Believe me, no poet ever wrote a poem wanting their reading to feel like they’re taking the SAT. Poets are generally people who, first and foremost, value the Truth. I suggest you regard poems as atmospheres & experiences into which you, the reader, may enter into to simply feel, observe, and be.
The poem I am sharing by Stephanie (below) speaks to the binaries we are presented with in childhood. “I learned to use stamps,” her speaker states, acknowledging the price she paid when “mail[ing herself] like a letter” out into the world as an AMAB (assigned male at birth) individual.

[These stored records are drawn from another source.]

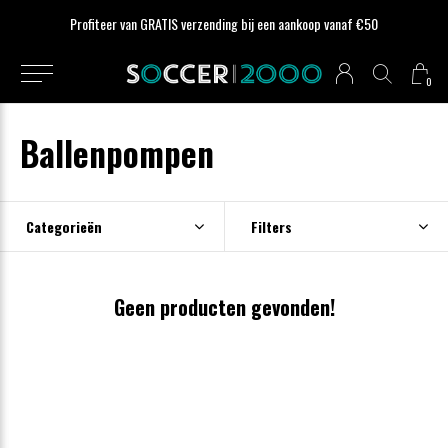
Profiteer van GRATIS verzending bij een aankoop vanaf €50
0
Ballenpompen
Categorieën
Filters
Geen producten gevonden!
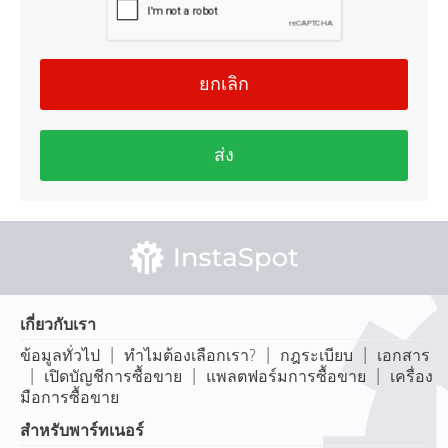
ยกเลิก
ส่ง
เกี่ยวกับเรา
|
|
|
ข้อมูลทั่วไป
ทำไมต้องเลือกเรา?
กฎระเบียบ
เอกสาร
|
|
|
เปิดบัญชีการซื้อขาย
แพลตฟอร์มการซื้อขาย
เครื่อง
มือการซื้อขาย
สำหรับพาร์ทเนอร์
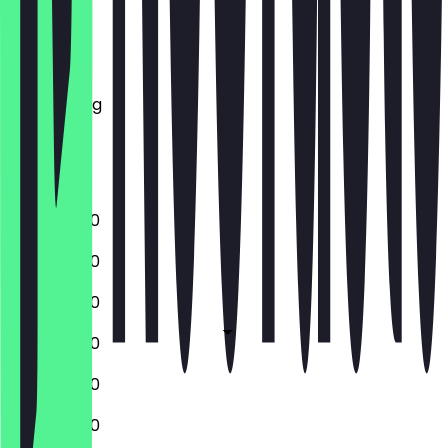
Montag
Dienstag
Mittwoch
Donnerstag
Freitag
Samstag
Sonntag
08:00 - 11:30
08:00 - 11:30
08:00 - 11:30
08:00 - 11:30
08:00 - 11:30
08:00 - 11:30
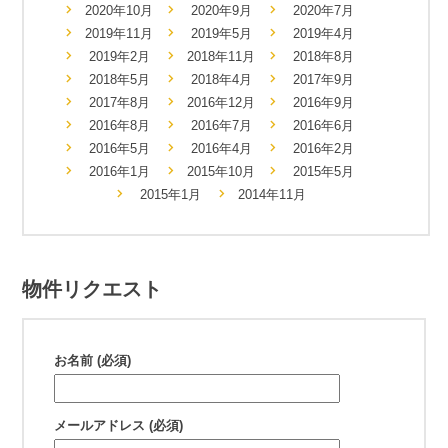
2020年10月
2020年9月
2020年7月
2019年11月
2019年5月
2019年4月
2019年2月
2018年11月
2018年8月
2018年5月
2018年4月
2017年9月
2017年8月
2016年12月
2016年9月
2016年8月
2016年7月
2016年6月
2016年5月
2016年4月
2016年2月
2016年1月
2015年10月
2015年5月
2015年1月
2014年11月
物件リクエスト
お名前 (必須)
メールアドレス (必須)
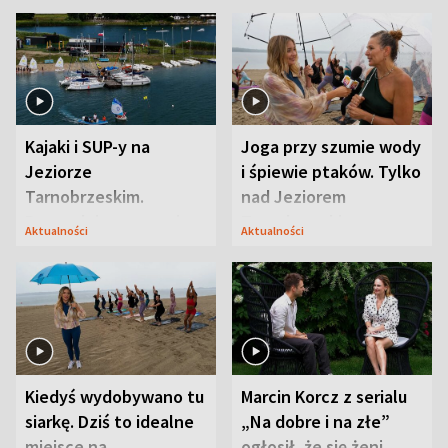
Kajaki i SUP-y na
Joga przy szumie wody
Jeziorze
i śpiewie ptaków. Tylko
Tarnobrzeskim.
nad Jeziorem
Przyrodnicy zwracają
Tarnobrzeskim
Aktualności
Aktualności
uwagę na coś jeszcze
Kiedyś wydobywano tu
Marcin Korcz z serialu
siarkę. Dziś to idealne
„Na dobre i na złe”
miejsce na
ogłosił, że się żeni.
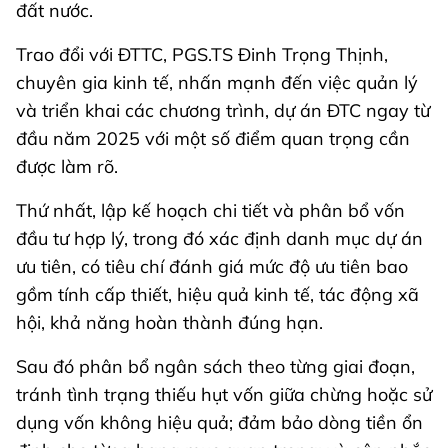
đất nước.
Trao đổi với ĐTTC, PGS.TS Đinh Trọng Thịnh,
chuyên gia kinh tế, nhấn mạnh đến việc quản lý
và triển khai các chương trình, dự án ĐTC ngay từ
đầu năm 2025 với một số điểm quan trọng cần
được làm rõ.
Thứ nhất, lập kế hoạch chi tiết và phân bổ vốn
đầu tư hợp lý, trong đó xác định danh mục dự án
ưu tiên, có tiêu chí đánh giá mức độ ưu tiên bao
gồm tính cấp thiết, hiệu quả kinh tế, tác động xã
hội, khả năng hoàn thành đúng hạn.
Sau đó phân bổ ngân sách theo từng giai đoạn,
tránh tình trạng thiếu hụt vốn giữa chừng hoặc sử
dụng vốn không hiệu quả; đảm bảo dòng tiền ổn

The poem closes in a joyful present, looking toward children climbing sun-hot monkey bars, but then turns to mourn the “lost Chuck Taylors” and “the lost Mary Janes.” This, to me, figures as those who were lost to these binary categories, children who were never liberated as, we learn, the speaker has been (not without difficulty).
Let us dwell for a moment on the daunting and difficult undertaking, the awesome challenge, of declaring oneself the gender they ARE as opposed to the one they were assigned at birth.
Here’s the poem:
Inside Outside Stephanie
1
I made myself. Mommy and Daddy were proud, in that order.
I didn’t mail myself like a letter some other kids
already knew. I learned to use stamps. They stuck to my thumb
without any glue. I didn’t have any permission.
2
There was a snowstorm that lasted three days
and a cavern of monochrome memory. There were board games, and a pencil-and-paper game
where the object was to figure out the object of the game.
There was a stack of broad-rule writing paper, and a stapled calendar,
and a 64-pack of sparkly rainbow crayons, to make each week look different
since they all started out black and white, and all the same.
3
O grapefruit (as color and flavor). O never quite rightly tied laces. O look,
up there on the uneven climbing bars,
too hot to touch where the sun touches, now that it’s spring,
the shadow of a tarp, like a sail between sailors
and thin swings that make no decision, like weathervanes.
O think of the lost Chuck Taylors. The lost Mary Janes.